Mickey Mantle: "Nobody knew how badly he was hurt."
Johnny Unitas: "I'm sorry, but we can't use you. We're letting you go."
Elgin Baylor: "The time is now. You have to find out once and for all."
Sandy Koufax: "Yeah, some sore elbow. It's sore except between the first and ninth innings."
Ken Venturi: "Hold your head up, Ken. You're a champion now."
Jim Ryun: "The name of the game is pain."
Maury Wills: "Go on back home and forget major league baseball. You're just too little, kid."
Pete Gogolak: "This is a great country. Here you have every opportunity to make something of yourself."
Jim Hurtubise: "He kept saying 'I'll race again, Doc. You'll see.'"
Jackie Robinson: "Do you think you've got the guts to play the game?"
Jerry Kramer: "Somebody wants to know if you're dead. What shall I tell them?"
Bob Pettit: "He would practice and practice until he got it right."
Rocky Marciano: "He didn't even know how to face the punching bag."
Roger Crozier: "It takes a special brand of courage."
Herb Score: "Courage is not the exclusive property of winners."

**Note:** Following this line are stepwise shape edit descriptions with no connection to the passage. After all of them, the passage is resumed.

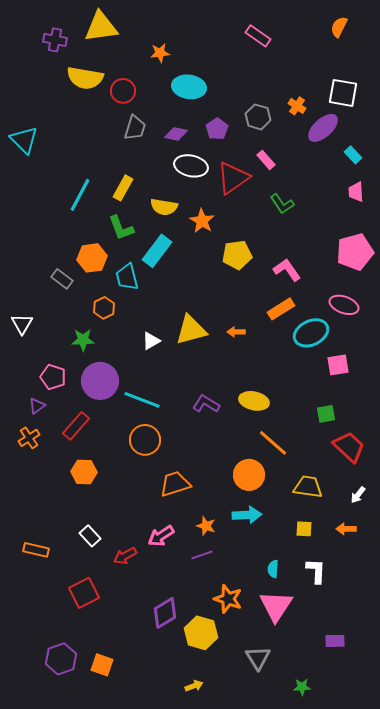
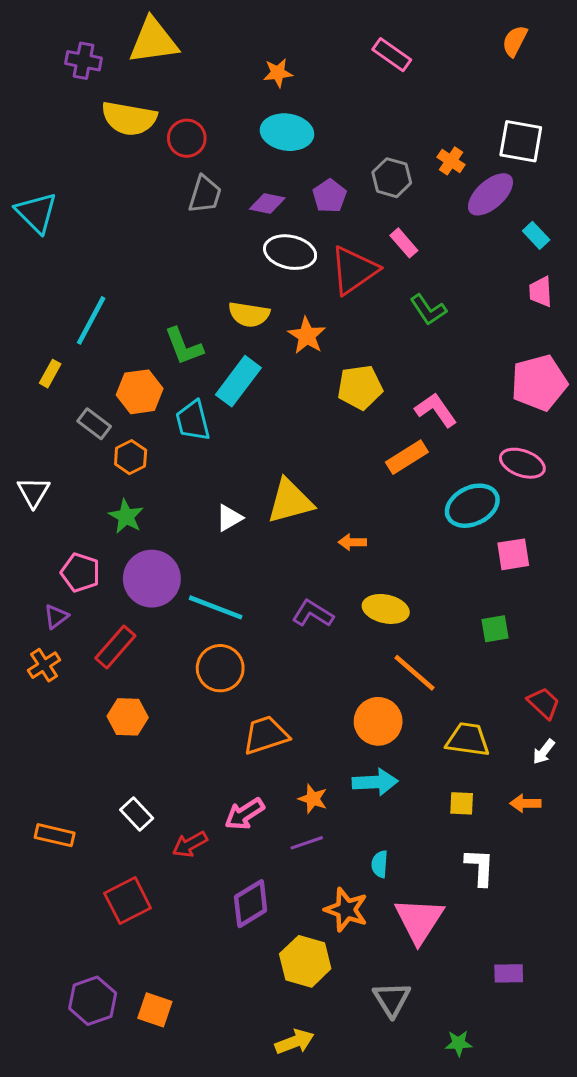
orange star: (160, 53) -> (278, 73), moved
yellow rectangle: (123, 188) -> (50, 374), moved, size x0.7
cyan line: (80, 195) -> (91, 320), moved
orange hexagon: (104, 308) -> (131, 457), moved
orange rectangle: (281, 309) -> (407, 457), moved
orange arrow: (236, 332) -> (352, 542), moved
green star: (83, 340) -> (126, 516), turned 30
red trapezoid: (349, 447) -> (544, 703), moved, size x0.7
cyan semicircle: (273, 569) -> (380, 864), moved
purple diamond: (165, 613) -> (251, 904), moved
yellow arrow: (194, 686) -> (295, 1042), size x1.4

What made the gift extra special were the autographs that adorned the first two pages of the book. My Dad, who covered the Dodgers as the beat writer for the Long Beach Independent, Press-Telegram from 1958-1968, had asked manager Walt Alston and ten players (including several of the best known) to sign the book for me. Alston, Don Sutton, Ken Boyer, Ron Fairly, Claude Osteen, Jim Lefebvre, Rocky Colavito, Jim Brewer, and Don Drysdale personalized their signatures by adding "To Richard" and either "Good Luck," "Best of Luck," or "Best Wishes." Alston even added, "Get well quick." Boyer wrote, "Hope you become a major leaguer."
Although the Dodgers didn't fare all that well that season, Drysdale broke Walter Johnson's consecutive scoreless innings mark of 56. The Big D's streak was almost snapped during his fifth shutout when he hit Giants' catcher Dick Dietz with a pitch with the bases loaded in the ninth inning. But as Vin Scully told those of us listening to the game, "It hit the bat said Wendlestedt. It hit the bat." In actuality, the home plate umpire ruled that Dietz had not made an attempt to get out of the way and called the pitch a ball rather than awarding the batter first base. Drysdale retired Dietz, Ty Cline, and Jack Hiatt to end the game and preserve his streak.
The Hall of Famer epitomized what the book was all about. He never quit. With the help of Wendlestedt, he persevered and went on to record 58 consecutive scoreless innings. Although Drysdale wasn't one of the subjects in Winners Never Quit, the book featured a couple of my favorite players from that era. In junior high school, I wore number 22 and could twitch my head at the free throw line better than anybody not named Elgin Baylor. Being a righty, I couldn't imitate Sandy Koufax nearly as well but, suffice it to say, I knew everything about him--from his birthday to his stats to his mannerisms on the mound.
I read the book from cover to cover. At least twice. I bought into all the messages conveyed from one chapter to the next as well as the Introduction.
Call it courage. Call it guts. Call it desire. There are many names for it, but what is it, really, this indefinable quality that makes a man put out that extra something just when it seems there is nothing left to give?
It takes courage merely to try out for the team. It means willingness to suffer, to sacrifice, to work harder than the next fellow. It means you ran that extra lap, practiced the jump shot a half hour longer, ran the dive play a few more times. It means you got home a little later, a little wearier, a little hungrier and with a few more aches and pains. Maybe you thought it wasn't worth it. Maybe you considered skipping practice tomorrow or quitting the team altogether. But you didn't. That is courage.
Missing ten baseball games that summer turned out to be a small price to pay in the big picture of life. You see, the games come and go. But the values we learn stay with us forever. Just like that book, tucked away neatly on a shelf in my home office.